:: WHAT IS EXPECTED ::
Each line of the material should be set down exactly. Pictures are not part of the copy.

LISTED RECORDS section start

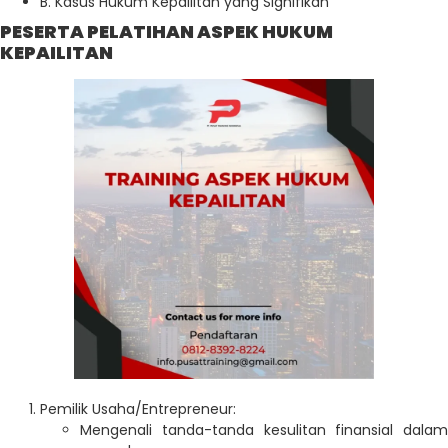
B. Kasus Hukum Kepailitan yang Signifikan
PESERTA PELATIHAN ASPEK HUKUM
KEPAILITAN
Pemilik Usaha/Entrepreneur:
Mengenali tanda-tanda kesulitan finansial dalam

LISTED RECORDS section end

:: TASK OUTPUT ::
B. Kasus Hukum Kepailitan yang Signifikan
PESERTA PELATIHAN ASPEK HUKUM
KEPAILITAN
Pemilik Usaha/Entrepreneur:
Mengenali tanda-tanda kesulitan finansial dalam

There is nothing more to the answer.